-- The records --
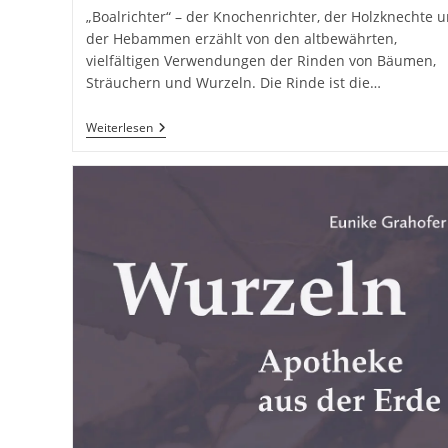
„Boalrichter“ – der Knochenrichter, der Holzknechte 
der Hebammen erzählt von den altbewährten,
vielfältigen Verwendungen der Rinden von Bäumen,
Sträuchern und Wurzeln. Die Rinde ist die…
Rindenmedizin:
Weiterlesen
Die
Apotheke
Der
Knochenrichter,
Holzknechte
Und
Hebammen
Von
Eunike
Grahofer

-- Exercise requirements --
Copy the records above exactly. Do not carry any picture into the copy.

-- Problem solution --
„Boalrichter“ – der Knochenrichter, der Holzknechte 
der Hebammen erzählt von den altbewährten,
vielfältigen Verwendungen der Rinden von Bäumen,
Sträuchern und Wurzeln. Die Rinde ist die…
Rindenmedizin:
Weiterlesen
Die
Apotheke
Der
Knochenrichter,
Holzknechte
Und
Hebammen
Von
Eunike
Grahofer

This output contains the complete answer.